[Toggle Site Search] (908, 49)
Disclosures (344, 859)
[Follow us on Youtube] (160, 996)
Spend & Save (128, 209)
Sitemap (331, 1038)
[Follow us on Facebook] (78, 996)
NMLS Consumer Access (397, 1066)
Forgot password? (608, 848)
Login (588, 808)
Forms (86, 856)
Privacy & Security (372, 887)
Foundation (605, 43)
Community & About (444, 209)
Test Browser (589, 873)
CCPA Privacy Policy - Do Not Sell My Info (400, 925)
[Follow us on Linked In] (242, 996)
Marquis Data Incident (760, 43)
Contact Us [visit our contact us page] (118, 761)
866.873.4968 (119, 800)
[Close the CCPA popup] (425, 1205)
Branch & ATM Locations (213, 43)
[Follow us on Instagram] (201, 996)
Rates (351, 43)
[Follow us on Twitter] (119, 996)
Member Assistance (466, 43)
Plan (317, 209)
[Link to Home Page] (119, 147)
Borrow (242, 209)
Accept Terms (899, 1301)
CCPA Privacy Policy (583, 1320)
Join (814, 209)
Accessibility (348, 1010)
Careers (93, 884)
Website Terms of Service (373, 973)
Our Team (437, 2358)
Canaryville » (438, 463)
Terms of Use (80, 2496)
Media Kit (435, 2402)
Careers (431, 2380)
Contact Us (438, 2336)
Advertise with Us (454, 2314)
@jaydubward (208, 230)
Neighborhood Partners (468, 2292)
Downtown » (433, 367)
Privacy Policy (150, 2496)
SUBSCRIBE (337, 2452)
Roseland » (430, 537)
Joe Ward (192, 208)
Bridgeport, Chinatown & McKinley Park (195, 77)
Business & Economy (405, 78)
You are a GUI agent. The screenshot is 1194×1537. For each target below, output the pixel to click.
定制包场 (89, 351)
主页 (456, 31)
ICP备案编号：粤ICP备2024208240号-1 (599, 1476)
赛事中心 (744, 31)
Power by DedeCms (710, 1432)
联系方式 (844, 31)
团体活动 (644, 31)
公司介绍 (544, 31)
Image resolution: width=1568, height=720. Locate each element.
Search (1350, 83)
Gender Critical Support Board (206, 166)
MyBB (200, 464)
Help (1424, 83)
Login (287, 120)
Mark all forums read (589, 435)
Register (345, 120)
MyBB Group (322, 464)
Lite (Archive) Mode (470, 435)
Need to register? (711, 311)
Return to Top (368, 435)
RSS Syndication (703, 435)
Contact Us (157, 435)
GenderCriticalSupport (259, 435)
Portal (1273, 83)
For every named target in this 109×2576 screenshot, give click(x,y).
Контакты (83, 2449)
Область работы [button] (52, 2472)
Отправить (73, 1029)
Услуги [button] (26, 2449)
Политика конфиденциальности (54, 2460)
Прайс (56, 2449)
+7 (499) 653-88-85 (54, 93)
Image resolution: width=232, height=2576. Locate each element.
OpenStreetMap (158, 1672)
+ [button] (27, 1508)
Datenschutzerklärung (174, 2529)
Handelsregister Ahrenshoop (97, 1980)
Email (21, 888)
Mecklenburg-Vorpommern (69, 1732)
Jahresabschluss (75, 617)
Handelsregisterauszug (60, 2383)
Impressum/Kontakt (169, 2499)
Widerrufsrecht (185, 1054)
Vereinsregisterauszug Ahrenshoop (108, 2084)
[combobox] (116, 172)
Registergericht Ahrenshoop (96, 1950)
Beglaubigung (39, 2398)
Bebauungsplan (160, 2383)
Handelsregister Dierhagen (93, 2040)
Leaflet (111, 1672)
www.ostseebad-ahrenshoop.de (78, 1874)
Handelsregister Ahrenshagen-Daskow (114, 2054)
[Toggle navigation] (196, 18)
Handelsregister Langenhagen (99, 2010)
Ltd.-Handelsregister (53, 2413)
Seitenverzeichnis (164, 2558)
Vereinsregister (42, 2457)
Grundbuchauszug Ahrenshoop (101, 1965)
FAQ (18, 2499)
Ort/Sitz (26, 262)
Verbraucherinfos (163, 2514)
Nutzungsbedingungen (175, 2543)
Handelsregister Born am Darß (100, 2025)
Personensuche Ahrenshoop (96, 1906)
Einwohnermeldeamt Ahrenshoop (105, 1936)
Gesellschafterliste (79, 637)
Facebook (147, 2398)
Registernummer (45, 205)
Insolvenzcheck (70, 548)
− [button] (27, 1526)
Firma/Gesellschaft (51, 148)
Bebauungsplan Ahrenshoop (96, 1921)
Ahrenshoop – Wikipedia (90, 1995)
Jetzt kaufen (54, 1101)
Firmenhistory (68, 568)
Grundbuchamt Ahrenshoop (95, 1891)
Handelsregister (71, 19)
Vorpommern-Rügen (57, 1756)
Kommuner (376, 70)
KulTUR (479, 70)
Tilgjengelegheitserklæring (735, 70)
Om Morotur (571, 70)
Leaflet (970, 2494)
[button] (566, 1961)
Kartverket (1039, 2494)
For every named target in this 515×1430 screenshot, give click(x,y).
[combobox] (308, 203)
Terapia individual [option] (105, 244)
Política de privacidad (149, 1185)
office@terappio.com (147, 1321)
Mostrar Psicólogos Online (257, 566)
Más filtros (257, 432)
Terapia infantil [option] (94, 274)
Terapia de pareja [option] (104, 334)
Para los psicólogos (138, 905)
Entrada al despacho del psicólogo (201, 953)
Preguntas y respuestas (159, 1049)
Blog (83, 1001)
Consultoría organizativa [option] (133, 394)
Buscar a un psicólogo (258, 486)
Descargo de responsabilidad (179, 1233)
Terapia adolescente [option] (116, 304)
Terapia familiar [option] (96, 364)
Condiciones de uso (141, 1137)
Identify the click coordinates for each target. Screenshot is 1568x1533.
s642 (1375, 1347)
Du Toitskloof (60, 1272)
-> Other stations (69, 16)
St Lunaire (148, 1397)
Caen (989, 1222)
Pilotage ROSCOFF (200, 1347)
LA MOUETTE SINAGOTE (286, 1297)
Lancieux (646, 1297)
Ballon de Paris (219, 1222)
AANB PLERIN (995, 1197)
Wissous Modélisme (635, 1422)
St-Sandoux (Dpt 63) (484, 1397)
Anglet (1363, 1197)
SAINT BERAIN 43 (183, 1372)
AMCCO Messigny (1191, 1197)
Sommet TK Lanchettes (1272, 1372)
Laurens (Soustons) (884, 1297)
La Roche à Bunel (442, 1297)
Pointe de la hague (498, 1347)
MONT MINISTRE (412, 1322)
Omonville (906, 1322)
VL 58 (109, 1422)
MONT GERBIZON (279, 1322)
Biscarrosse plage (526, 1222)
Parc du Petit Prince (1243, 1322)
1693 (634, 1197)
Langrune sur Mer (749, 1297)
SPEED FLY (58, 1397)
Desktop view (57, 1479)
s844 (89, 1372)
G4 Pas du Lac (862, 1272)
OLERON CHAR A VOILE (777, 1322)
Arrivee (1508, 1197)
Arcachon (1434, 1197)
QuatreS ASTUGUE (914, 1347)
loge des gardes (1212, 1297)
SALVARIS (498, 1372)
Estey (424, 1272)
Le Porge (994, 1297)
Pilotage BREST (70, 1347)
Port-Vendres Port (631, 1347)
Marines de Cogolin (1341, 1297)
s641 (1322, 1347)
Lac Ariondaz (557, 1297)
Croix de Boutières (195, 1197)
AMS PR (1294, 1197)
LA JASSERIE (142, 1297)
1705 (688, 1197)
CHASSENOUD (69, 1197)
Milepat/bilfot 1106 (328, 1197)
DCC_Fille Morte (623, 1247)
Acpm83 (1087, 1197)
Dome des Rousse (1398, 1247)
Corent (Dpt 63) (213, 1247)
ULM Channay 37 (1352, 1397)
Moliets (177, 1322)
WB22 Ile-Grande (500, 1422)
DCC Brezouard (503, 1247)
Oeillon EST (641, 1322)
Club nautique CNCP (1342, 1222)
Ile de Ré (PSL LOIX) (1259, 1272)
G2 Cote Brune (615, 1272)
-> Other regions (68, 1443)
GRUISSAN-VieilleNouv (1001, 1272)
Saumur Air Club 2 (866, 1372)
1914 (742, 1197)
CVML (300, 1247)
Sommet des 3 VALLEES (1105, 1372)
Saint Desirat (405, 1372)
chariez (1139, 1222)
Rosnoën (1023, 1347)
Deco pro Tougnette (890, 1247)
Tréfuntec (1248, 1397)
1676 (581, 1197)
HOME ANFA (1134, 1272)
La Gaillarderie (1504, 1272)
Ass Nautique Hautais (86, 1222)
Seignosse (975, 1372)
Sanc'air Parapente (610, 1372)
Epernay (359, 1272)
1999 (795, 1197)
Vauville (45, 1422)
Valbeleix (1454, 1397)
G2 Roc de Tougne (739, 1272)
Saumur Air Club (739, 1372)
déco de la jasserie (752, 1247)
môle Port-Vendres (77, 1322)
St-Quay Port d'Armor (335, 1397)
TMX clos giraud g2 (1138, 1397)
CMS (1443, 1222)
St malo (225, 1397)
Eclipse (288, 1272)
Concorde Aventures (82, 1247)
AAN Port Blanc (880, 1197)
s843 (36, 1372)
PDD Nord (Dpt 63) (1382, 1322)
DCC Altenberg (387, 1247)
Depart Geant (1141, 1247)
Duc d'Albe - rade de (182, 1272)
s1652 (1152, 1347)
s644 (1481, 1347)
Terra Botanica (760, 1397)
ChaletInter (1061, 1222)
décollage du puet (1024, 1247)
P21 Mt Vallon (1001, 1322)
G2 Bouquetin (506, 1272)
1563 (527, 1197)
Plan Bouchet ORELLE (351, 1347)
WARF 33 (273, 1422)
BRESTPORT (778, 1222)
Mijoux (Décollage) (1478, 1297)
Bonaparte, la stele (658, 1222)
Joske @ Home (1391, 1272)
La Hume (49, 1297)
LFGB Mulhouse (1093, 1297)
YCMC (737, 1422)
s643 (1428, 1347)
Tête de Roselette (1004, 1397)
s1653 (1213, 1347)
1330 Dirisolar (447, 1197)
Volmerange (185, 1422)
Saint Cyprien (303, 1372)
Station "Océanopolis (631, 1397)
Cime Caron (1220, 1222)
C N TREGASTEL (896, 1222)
____
**GOAL OF THE EXERCISE:** For the string "button", return every line of the data where it appears.

**TASK RESULT:**
Область работы [button] (52, 2472)
Услуги [button] (26, 2449)
+ [button] (27, 1508)
− [button] (27, 1526)
[button] (566, 1961)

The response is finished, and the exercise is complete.